Task objective
An exact transcription of all the data is required, with every image removed.

Given records
□ □ □ □ □

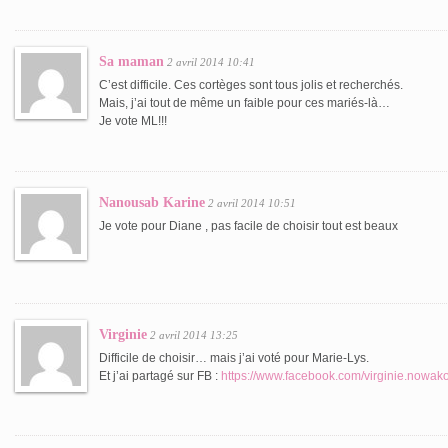
Sa maman
2 avril 2014 10:41
C’est difficile. Ces cortèges sont tous jolis et recherchés.
Mais, j’ai tout de même un faible pour ces mariés-là…
Je vote ML!!!
Nanousab Karine
2 avril 2014 10:51
Je vote pour Diane , pas facile de choisir tout est beaux
Virginie
2 avril 2014 13:25
Difficile de choisir… mais j’ai voté pour Marie-Lys.
Et j’ai partagé sur FB :
https://www.facebook.com/virginie.nowak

□ □ □ □ □

Response for this exercise
Sa maman
2 avril 2014 10:41
C’est difficile. Ces cortèges sont tous jolis et recherchés.
Mais, j’ai tout de même un faible pour ces mariés-là…
Je vote ML!!!
Nanousab Karine
2 avril 2014 10:51
Je vote pour Diane , pas facile de choisir tout est beaux
Virginie
2 avril 2014 13:25
Difficile de choisir… mais j’ai voté pour Marie-Lys.
Et j’ai partagé sur FB :
https://www.facebook.com/virginie.nowak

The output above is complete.